Tuesday, October 04, 2005

sundance and beyond

with the sundance cut out the door, we watched the rough cut all the way through with a small-ish audience, to get a fresh view of it.

man, what a disappointment.

some of it was good. some of it mediocre. some of it was agonizingly slow. so i immediately sent an email to several people to whom i had sent dvd's of the rough cut, apologizing in advance for the slow sections. which was silly. one of the actors, who is also a good friend, called and told me not to apologize in advance. he's right, of course, but i was worried people would think i thought this was a great cut. this is a very neurotic point of view, i admit.

so i immediately made a page of notes, and Editor did as well. made me feel better knowing i was doing something to rectify the film's failings.

but i was also thinking, 'dang, blew my chances at sundance by sending them a crap cut.'

but then other people who had seen the rough cut called and emailed me to tell me that it was good, and funny. not perfect, obviously. but not bad. so i'm feeling better.

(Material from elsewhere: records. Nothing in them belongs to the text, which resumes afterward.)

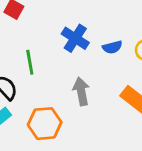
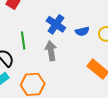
gray arrow: (81, 91) -> (51, 51), moved

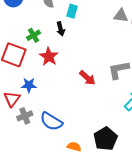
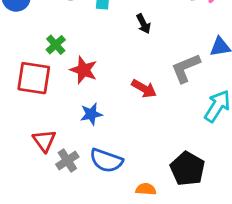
black arrow: (61, 29) -> (143, 24), moved
blue star: (29, 85) -> (91, 114), moved

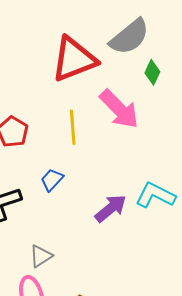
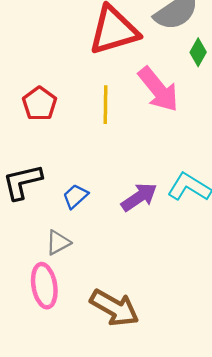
blue trapezoid: (52, 180) -> (75, 196), moved

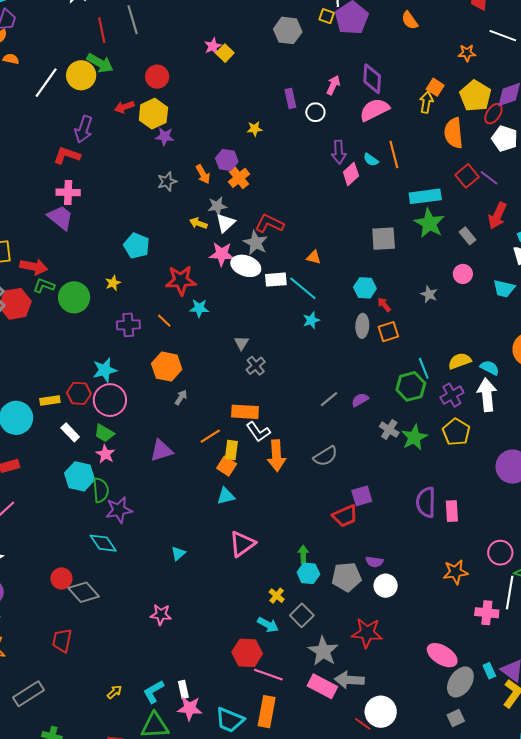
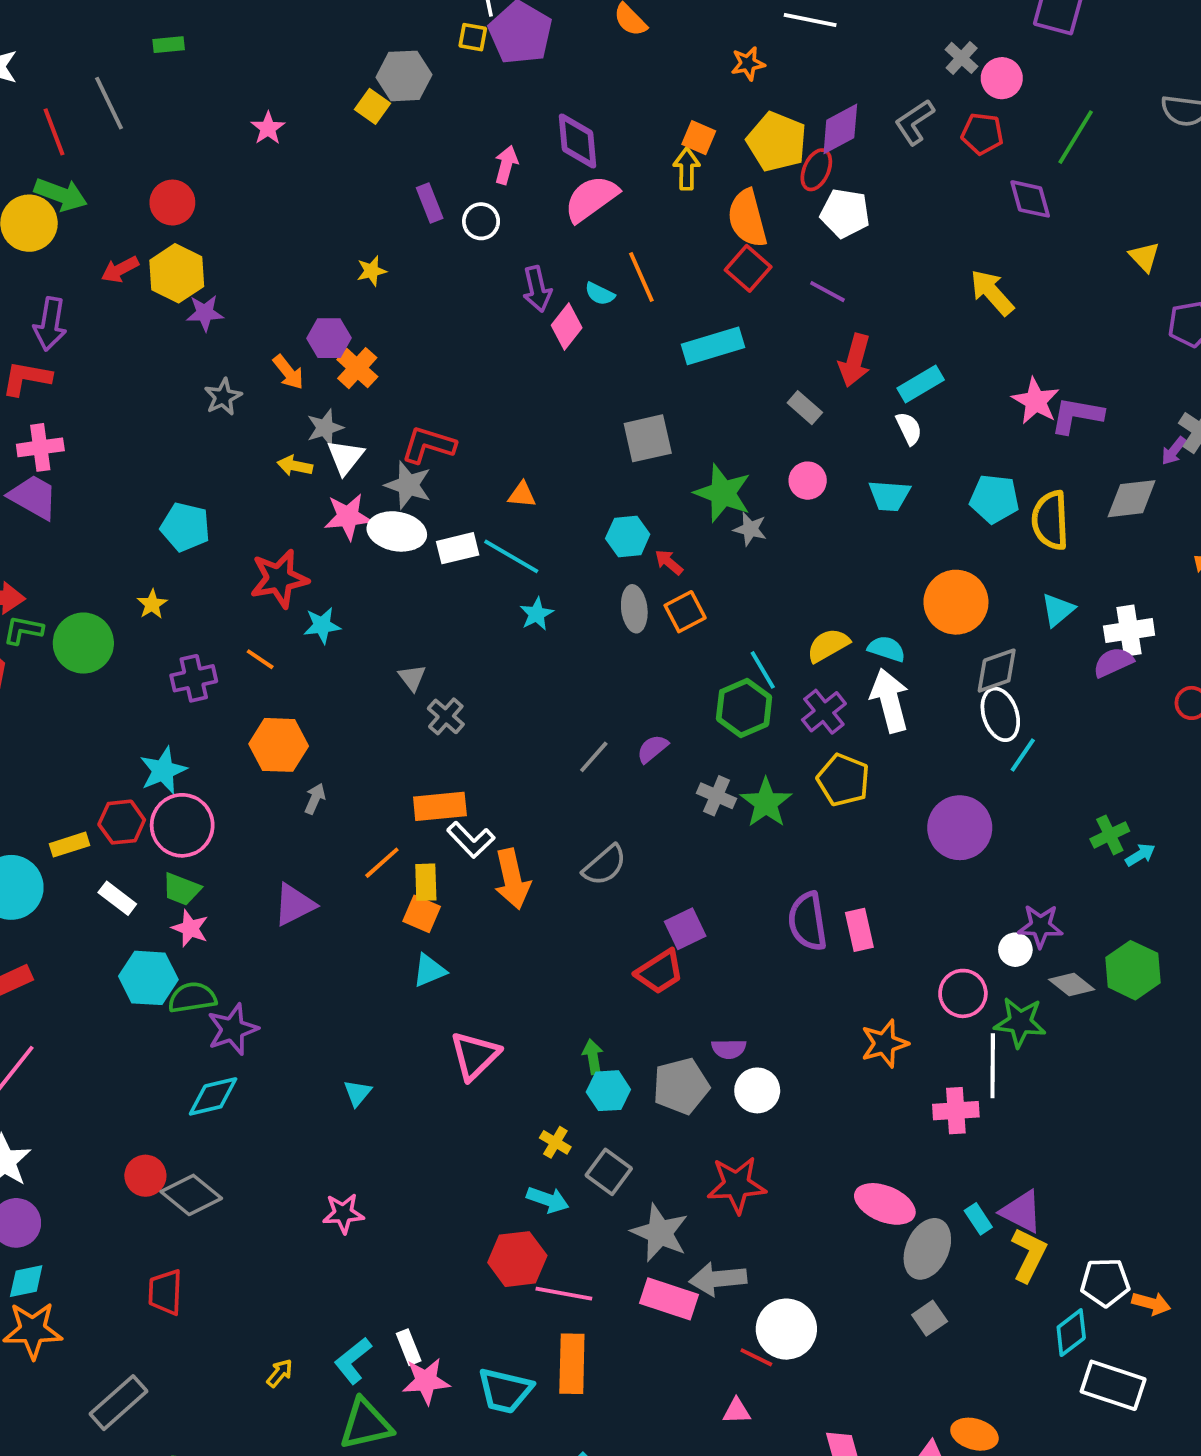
yellow square: (225, 53) -> (372, 106), moved
red square: (467, 176) -> (748, 268), moved
green star: (429, 223) -> (723, 493), moved
green semicircle: (101, 490) -> (192, 998), turned -85
cyan diamond: (103, 543) -> (213, 1096), turned -60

we made some major cuts on a few areas that needed work. and now we need to watch the thing all the way through and see if those changes 'worked.'

i really have no sense of how well it's working. on the funny stuff, i laugh in anticipation or have ceased to laugh altogether because i've seen it so often that it's just not spontaneously funny anymore. the editor has shown it repeatedly to friends, and has consistently gotten good reports and lots of laughs. so i feel better about that, and about the reactions of other people who have weighed in.

but we have deadlines coming up for other festivals this month, and i really want to send out the best rough cut i can send.

i have no pithy way to end this post.